GLASGOW — The international climate talks went into overtime Friday evening, as negotiators wrestled behind closed doors over several sticking points in an agreement that could determine whether nations can prevent the planet from growing dangerously hot by midcentury.
A draft agreement released Friday morning called for a doubling of money to help developing countries cope with climate impacts, and said nations should strengthen their emissions-cutting targets by next year. The document urged countries to accelerate a coal phaseout and eliminate subsidies for fossil fuels.
Negotiators from about 200 countries worked into Saturday morning, arguing over several aspects of the document, including whether countries should be asked to return next year with stronger emissions plans, if wealthy countries should give financial help to developing countries suffering the worst impacts, and how to structure a global market for carbon.
They even disputed whether the final agreement should mention the words “fossil fuels,” which have never before appeared in a global climate agreement even though their combustion is the principal cause of climate change.
One of the most divisive questions involves whether industrialized countries that have prospered by burning coal, oil and gas should pay developing countries for the irreparable harms they have caused.
The state of the negotiations reflected the intensifying pressure on polluter countries to not only reduce greenhouse gas emissions far more quickly than they have been willing, but also to address the damage that those emissions have exacted on countries least responsible for the problem.
“There’s a huge disconnect between where we are, where we will be based on current projections and where we need to be in terms of what science is telling us,” said Saber Hossain Chowdhury, a negotiator from Bangladesh.
A new draft text was expected Saturday morning, according to summit organizers. To reach a final agreement, all parties must approve. By tradition, if one country objects to language in the agreement, the talks can deadlock.

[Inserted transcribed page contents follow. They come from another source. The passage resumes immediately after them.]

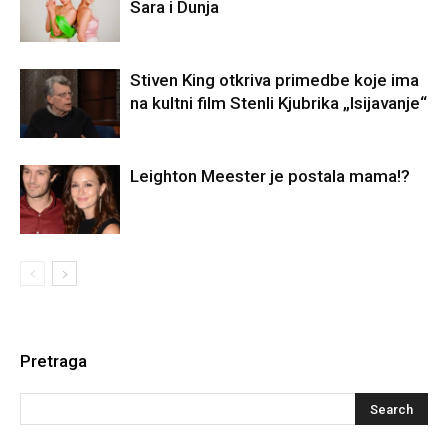
Sara i Dunja
Stiven King otkriva primedbe koje ima
na kultni film Stenli Kjubrika „Isijavanje“
Leighton Meester je postala mama!?
Pretraga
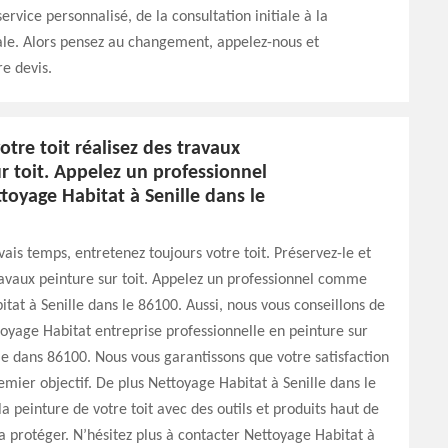
service personnalisé, de la consultation initiale à la
nale. Alors pensez au changement, appelez-nous et
e devis.
otre toit réalisez des travaux
r toit. Appelez un professionnel
oyage Habitat à Senille dans le
ais temps, entretenez toujours votre toit. Préservez-le et
ravaux peinture sur toit. Appelez un professionnel comme
tat à Senille dans le 86100. Aussi, nous vous conseillons de
oyage Habitat entreprise professionnelle en peinture sur
lle dans 86100. Nous vous garantissons que votre satisfaction
emier objectif. De plus Nettoyage Habitat à Senille dans le
la peinture de votre toit avec des outils et produits haut de
protéger. N’hésitez plus à contacter Nettoyage Habitat à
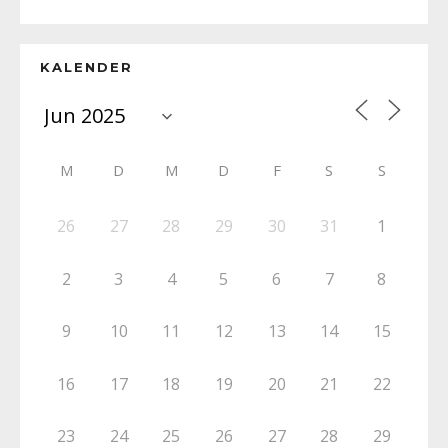
KALENDER
M
D
M
D
F
S
S
26
27
28
29
30
31
1
2
3
4
5
6
7
8
9
10
11
12
13
14
15
16
17
18
19
20
21
22
23
24
25
26
27
28
29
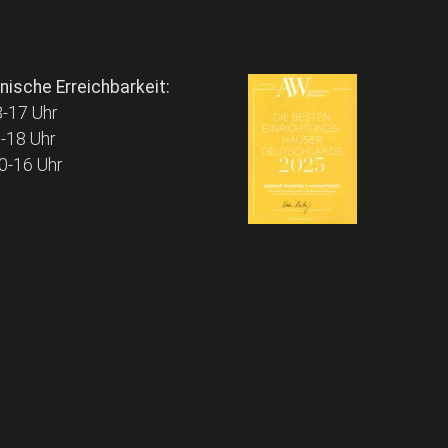
nische Erreichbarkeit:
17 Uhr
8-18 Uhr
-16 Uhr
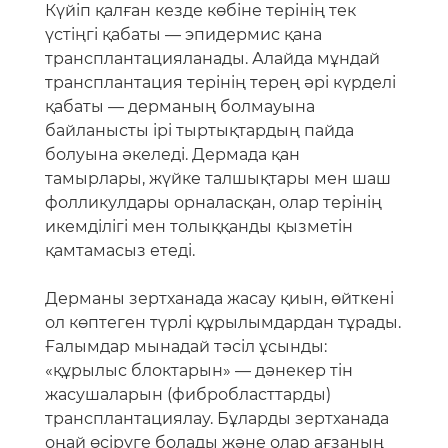
Күйіп қалған кезде көбіне терінің тек
үстіңгі қабаты — эпидермис қана
трансплантацияланады. Алайда мұндай
трансплантация терінің терең әрі күрделі
қабаты — дерманың болмауына
байланысты ірі тыртықтардың пайда
болуына әкеледі. Дермада қан
тамырлары, жүйке талшықтары мен шаш
фолликулдары орналасқан, олар терінің
икемділігі мен толыққанды қызметін
қамтамасыз етеді.
Дерманы зертханада жасау қиын, өйткені
ол көптеген түрлі құрылымдардан тұрады.
Ғалымдар мынадай тәсіл ұсынды:
«құрылыс блоктарын» — дәнекер тін
жасушаларын (фибробласттарды)
трансплантациялау. Бұларды зертханада
оңай өсіруге болады және олар ағзаның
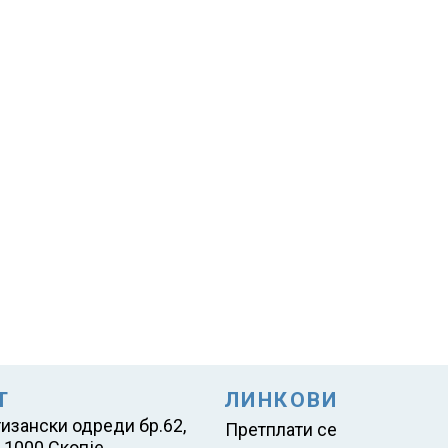
Т
ЛИНКОВИ
тизански одреди бр.62,
Претплати се
 1000 Скопје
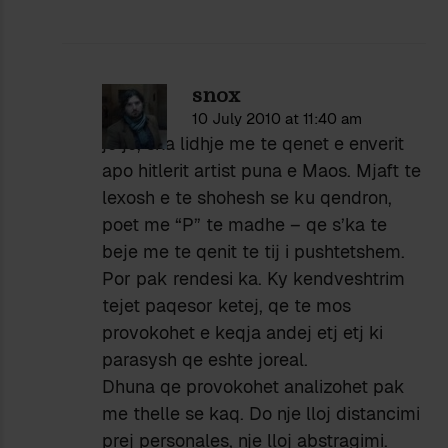
snox
10 July 2010 at 11:40 am
jo jo, ska lidhje me te qenet e enverit
apo hitlerit artist puna e Maos. Mjaft te
lexosh e te shohesh se ku qendron,
poet me “P” te madhe – qe s’ka te
beje me te qenit te tij i pushtetshem.
Por pak rendesi ka. Ky kendveshtrim
tejet paqesor ketej, qe te mos
provokohet e keqja andej etj etj ki
parasysh qe eshte joreal.
Dhuna qe provokohet analizohet pak
me thelle se kaq. Do nje lloj distancimi
prej personales, nje lloj abstragimi.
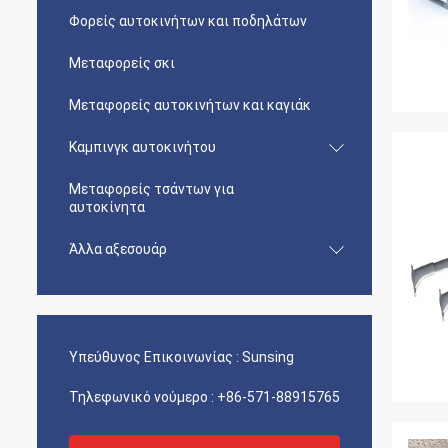
Φορείς αυτοκινήτων και ποδηλάτων
Μεταφορείς σκι
Μεταφορείς αυτοκινήτων και καγιάκ
Καμπινγκ αυτοκινήτου
Μεταφορείς τσάντων για
αυτοκίνητα
Άλλα αξεσουάρ
Υπεύθυνος Επικοινωνίας :
Sunsing
Τηλεφωνικό νούμερο :
+86-571-88915765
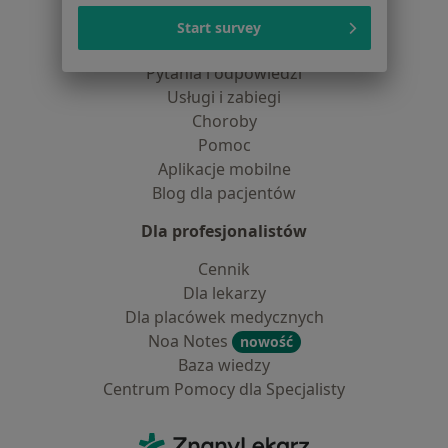
Lekarze
Start survey
Placówki medyczne
Pytania i odpowiedzi
Usługi i zabiegi
Choroby
Pomoc
Aplikacje mobilne
Blog dla pacjentów
Dla profesjonalistów
Cennik
Dla lekarzy
Dla placówek medycznych
Noa Notes
nowość
Baza wiedzy
Centrum Pomocy dla Specjalisty
Kontakt
ZnanyLekarz - Strona główna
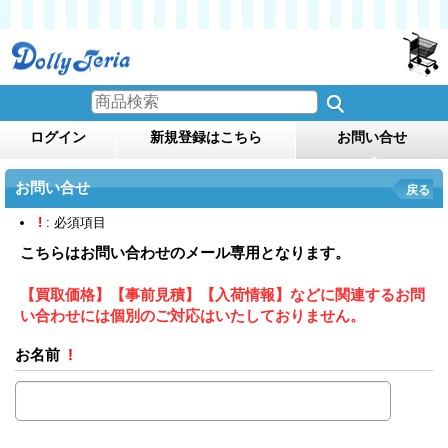
ログイン
新規登録はこちら
お問い合せ
お問い合せ
戻る
!
: 必須項目
こちらはお問い合わせのメール専用となります。
【買取価格】【事前見積】【入荷情報】などに関連するお問
い合わせには個別のご対応はいたしておりません。
お名前
!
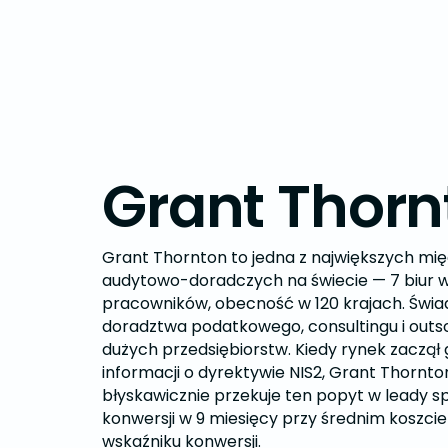
Grant Thorn
Grant Thornton to jedna z największych m
audytowo-doradczych na świecie — 7 biur w 
pracowników, obecność w 120 krajach. Świad
doradztwa podatkowego, consultingu i outso
dużych przedsiębiorstw. Kiedy rynek zaczą
informacji o dyrektywie NIS2, Grant Thornto
błyskawicznie przekuje ten popyt w leady s
konwersji w 9 miesięcy przy średnim koszcie 
wskaźniku konwersji.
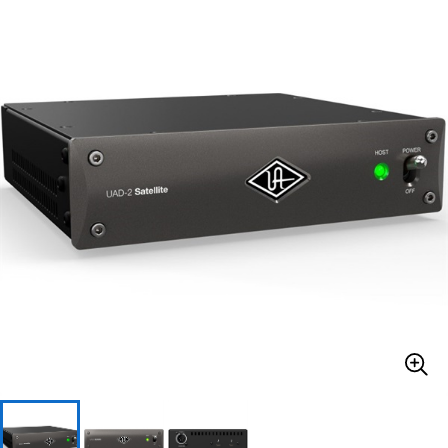
ベース
ウクレレ
ドラム
パーカッション
キーボード
電子ピアノ
管楽器
その他楽器
アンプ
エフェクター
DJ機器
DTM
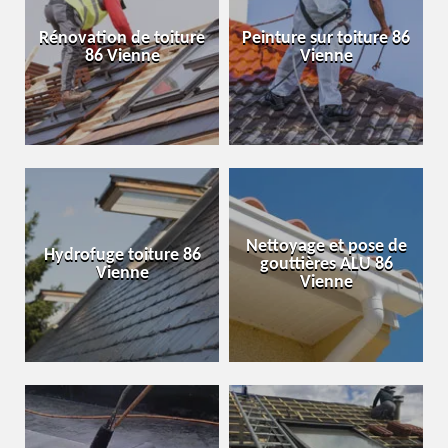
Rénovation de toiture
Peinture sur toiture 86
86 Vienne
Vienne
Nettoyage et pose de
Hydrofuge toiture 86
gouttières ALU 86
Vienne
Vienne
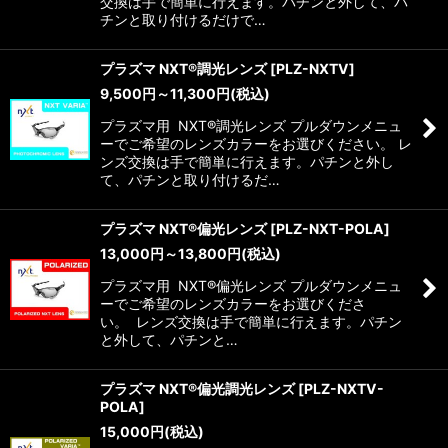
交換は手で簡単に行えます。パチンと外して、パ
チンと取り付けるだけで…
プラズマ NXT®調光レンズ
[
PLZ-NXTV
]
9,500
円
～11,300
円
(税込)
プラズマ用 NXT®調光レンズ プルダウンメニュ
ーでご希望のレンズカラーをお選びください。 レ
ンズ交換は手で簡単に行えます。パチンと外し
て、パチンと取り付けるだ…
プラズマ NXT®偏光レンズ
[
PLZ-NXT-POLA
]
13,000
円
～13,800
円
(税込)
プラズマ用 NXT®偏光レンズ プルダウンメニュ
ーでご希望のレンズカラーをお選びくださ
い。 レンズ交換は手で簡単に行えます。パチン
と外して、パチンと…
プラズマ NXT®偏光調光レンズ
[
PLZ-NXTV-
POLA
]
15,000
円
(税込)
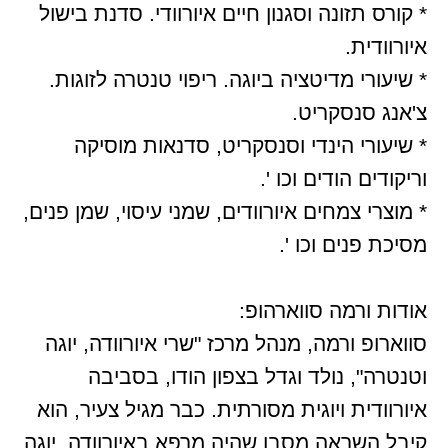
* קורס תזונה וסגנון חיים איורוודי. סדנת בישול
איורוודית.
* שיעורי מדיטציה ביוגה. ריפוי טנטרה לזוגות.
צ'אנג סנסקריט.
* שיעורי הינדי וסנסקריט, סדנאות מוסיקה
וריקודים הודים וכו '.
* מוצרי צמחים איורוודים, שמני עיסוי, שמן פנים,
מסיכת פנים וכו '.
אודות ורמה סווארהופ:
סווארופ ורמה, מנהל מרכז "שרי איורוודה, יוגה
וטנטרה", נולד וגדל בצפון הודו, בסביבה
איורוודית ויוגית מסורתית. כבר מגיל צעיר, הוא
קיבל השראה מסבו שהיה מרפא באיורוודה, יוגה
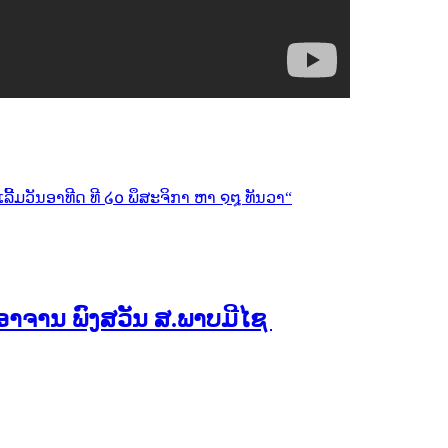
ີ້ມວັນອາທີດ ທີ ໒໐ ພຶສະຈິກາ ຫາ ໑໘ ທັນວາ“
ອງອາຈານ ພົງສວັນ ສ.ພາບມີໄຊ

The summit host, Britain, had said its goal was to ensure that the planet would not heat more than 1.5 degrees Celsius (2.7 degrees Fahrenheit) by 2100, compared with preindustrial times. That is the threshold beyond which scientists say devastating heat waves, fires and floods become significantly more likely.
That goal is nowhere within reach.
The world has already warmed an average of 1.1 degrees Celsius since the Industrial Revolution, although some places have already heated more than that. One analysis found that even if all the pledges made in Glasgow are kept, temperatures will still skyrocket by 2.4 degrees Celsius by 2100.
The Kenyan environment minister, Keriako Tobiko, noted that an average global temperature rise of 1.5 degrees Celsius would translate into 3 degrees in Africa, intensifying erratic patterns of rainfall and drought that are already punishing farmers.